「論語」の中で国を統率する統治者に対して「其身正、不令而行。其身不正、雖令不従(其の身正しければ、令せずして行はる。其の身正しからざれば、令すと雖(いへど)も従はず)」という言葉があります。つまり、統治者が自分自身の行いを正しくすれば、人々に命令を下さなくても、政治はうまくいくということです。統治者自身の行いが正しくなかったら、たとえ命令をしても、人々は従いません。

 ここの「身正」には、「正直」と「正しいことを行う」の二つの意味合いがあります。人々を指揮する、統率する上位の者は、まず「正直」な性格をもち、そして正しい道を示さなければならないのです。

 このことは今の中国人の「上司観」にも強く影響をしています。上記の四つは全部「人柄」を表現するものです。言い換えれば、正しいことが行える上司が持つべき素質です。その人柄の魅力があってこそ、部下が自主的についていくわけです。

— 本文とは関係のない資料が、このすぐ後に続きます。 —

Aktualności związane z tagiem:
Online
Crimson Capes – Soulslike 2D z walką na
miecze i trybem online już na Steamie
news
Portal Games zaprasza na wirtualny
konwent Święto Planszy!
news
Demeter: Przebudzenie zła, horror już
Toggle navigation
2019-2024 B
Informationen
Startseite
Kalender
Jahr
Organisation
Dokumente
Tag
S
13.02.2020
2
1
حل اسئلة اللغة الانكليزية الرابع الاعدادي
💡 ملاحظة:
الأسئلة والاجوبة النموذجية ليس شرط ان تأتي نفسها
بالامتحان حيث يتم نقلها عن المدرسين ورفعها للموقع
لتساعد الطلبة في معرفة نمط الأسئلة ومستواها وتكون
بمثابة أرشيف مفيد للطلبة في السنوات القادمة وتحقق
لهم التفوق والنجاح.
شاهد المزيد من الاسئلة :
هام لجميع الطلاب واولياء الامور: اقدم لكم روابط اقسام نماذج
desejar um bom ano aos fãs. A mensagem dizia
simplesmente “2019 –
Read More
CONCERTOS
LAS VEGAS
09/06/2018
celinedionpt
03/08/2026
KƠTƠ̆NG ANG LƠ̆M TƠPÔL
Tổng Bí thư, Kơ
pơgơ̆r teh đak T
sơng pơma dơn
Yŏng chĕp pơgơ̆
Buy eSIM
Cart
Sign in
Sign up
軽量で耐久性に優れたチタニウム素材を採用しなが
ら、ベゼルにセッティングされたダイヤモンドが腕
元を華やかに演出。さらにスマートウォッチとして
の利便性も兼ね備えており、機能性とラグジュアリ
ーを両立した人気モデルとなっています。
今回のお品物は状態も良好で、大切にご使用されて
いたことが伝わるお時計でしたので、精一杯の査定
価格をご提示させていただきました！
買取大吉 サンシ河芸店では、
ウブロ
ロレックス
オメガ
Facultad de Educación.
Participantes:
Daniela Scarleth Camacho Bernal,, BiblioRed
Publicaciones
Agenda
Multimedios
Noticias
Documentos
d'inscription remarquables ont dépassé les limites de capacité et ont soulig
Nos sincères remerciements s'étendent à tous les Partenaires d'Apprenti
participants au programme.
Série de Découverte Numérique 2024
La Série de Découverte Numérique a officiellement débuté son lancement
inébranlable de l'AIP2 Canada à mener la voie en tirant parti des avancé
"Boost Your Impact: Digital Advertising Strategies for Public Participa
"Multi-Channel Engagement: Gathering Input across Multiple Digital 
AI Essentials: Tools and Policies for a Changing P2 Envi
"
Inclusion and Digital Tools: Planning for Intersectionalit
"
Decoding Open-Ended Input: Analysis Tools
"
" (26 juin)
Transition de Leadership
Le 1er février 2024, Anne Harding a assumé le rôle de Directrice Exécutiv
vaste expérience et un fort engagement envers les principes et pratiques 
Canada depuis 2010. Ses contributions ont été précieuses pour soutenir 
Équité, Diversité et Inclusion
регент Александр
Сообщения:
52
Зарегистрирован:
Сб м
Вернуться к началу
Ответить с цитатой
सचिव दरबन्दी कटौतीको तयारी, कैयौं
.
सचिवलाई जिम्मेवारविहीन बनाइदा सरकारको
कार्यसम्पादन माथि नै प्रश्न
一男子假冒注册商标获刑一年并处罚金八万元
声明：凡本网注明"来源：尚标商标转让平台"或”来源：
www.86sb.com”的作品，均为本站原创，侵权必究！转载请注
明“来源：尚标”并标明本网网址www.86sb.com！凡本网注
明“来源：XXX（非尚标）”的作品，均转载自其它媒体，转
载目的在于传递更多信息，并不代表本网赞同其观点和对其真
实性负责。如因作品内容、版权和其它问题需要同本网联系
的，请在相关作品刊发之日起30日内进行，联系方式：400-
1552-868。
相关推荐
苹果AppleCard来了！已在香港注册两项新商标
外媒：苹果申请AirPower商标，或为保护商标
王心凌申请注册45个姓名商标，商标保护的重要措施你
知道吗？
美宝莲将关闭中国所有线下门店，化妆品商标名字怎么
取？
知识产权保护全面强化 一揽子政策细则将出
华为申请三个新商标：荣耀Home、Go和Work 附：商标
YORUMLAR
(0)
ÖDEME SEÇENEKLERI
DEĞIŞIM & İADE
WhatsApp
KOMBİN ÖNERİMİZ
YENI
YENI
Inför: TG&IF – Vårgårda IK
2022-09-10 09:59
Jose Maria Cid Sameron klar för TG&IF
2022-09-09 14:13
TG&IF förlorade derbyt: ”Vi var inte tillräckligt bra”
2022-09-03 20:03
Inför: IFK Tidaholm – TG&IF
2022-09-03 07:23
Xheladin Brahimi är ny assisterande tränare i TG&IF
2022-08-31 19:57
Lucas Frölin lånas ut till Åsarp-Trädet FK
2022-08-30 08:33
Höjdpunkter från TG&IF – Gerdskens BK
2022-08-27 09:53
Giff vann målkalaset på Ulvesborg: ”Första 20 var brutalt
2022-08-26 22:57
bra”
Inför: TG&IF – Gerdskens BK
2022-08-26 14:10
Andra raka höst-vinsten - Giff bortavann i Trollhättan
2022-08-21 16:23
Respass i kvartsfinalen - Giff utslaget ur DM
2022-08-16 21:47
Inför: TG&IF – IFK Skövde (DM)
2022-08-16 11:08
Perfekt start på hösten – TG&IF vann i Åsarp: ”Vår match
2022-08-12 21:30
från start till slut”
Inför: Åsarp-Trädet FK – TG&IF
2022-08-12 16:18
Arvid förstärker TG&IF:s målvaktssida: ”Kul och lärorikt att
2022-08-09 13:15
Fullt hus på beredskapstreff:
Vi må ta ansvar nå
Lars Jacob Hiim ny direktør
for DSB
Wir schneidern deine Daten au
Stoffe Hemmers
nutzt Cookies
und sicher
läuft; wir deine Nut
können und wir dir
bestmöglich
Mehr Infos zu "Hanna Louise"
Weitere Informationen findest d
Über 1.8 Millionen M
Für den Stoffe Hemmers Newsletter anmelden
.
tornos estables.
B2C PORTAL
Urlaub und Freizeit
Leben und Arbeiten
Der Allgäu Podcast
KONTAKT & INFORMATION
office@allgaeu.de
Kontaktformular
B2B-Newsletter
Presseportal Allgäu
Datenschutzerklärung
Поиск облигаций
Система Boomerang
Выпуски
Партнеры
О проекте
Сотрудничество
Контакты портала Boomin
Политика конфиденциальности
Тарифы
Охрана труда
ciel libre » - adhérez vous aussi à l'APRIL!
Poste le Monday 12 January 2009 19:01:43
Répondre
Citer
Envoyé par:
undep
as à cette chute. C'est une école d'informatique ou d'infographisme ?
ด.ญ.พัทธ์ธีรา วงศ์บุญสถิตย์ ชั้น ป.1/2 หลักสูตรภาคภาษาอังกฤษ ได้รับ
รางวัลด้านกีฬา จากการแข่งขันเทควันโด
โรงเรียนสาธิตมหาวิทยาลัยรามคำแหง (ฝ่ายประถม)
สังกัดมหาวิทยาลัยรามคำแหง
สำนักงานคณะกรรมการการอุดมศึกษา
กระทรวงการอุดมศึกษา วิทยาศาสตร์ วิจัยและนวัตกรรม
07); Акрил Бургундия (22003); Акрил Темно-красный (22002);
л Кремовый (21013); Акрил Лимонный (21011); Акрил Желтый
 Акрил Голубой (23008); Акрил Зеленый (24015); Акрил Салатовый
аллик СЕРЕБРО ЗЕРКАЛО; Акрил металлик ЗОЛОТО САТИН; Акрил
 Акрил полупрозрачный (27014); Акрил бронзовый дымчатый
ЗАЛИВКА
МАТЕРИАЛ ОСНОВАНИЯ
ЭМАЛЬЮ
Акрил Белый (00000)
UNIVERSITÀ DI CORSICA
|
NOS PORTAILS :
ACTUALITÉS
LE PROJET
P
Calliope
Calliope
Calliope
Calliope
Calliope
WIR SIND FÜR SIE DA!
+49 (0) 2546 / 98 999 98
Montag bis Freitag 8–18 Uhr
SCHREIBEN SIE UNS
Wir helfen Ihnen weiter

 日系企業の中で、よく日本人管理者から「中国人をマネジメントするのは無理」、「バラバラの中国人を取りまとめるのは難しい」などの不平不満を耳にします。そして、マネジメントが難しい原因は「そもそも文化と価値観が違うから」という考えにたどり着きます。

 確かに、「文化と価値観」の違いは原因になります。しかし、それを乗り越えるために、まず、「領導」としての人柄の魅力を見せたらいかがでしょうか?「属人」性質の強い中国人社員が「一緒に働きたい上司」と思えば、自らついていくはずです。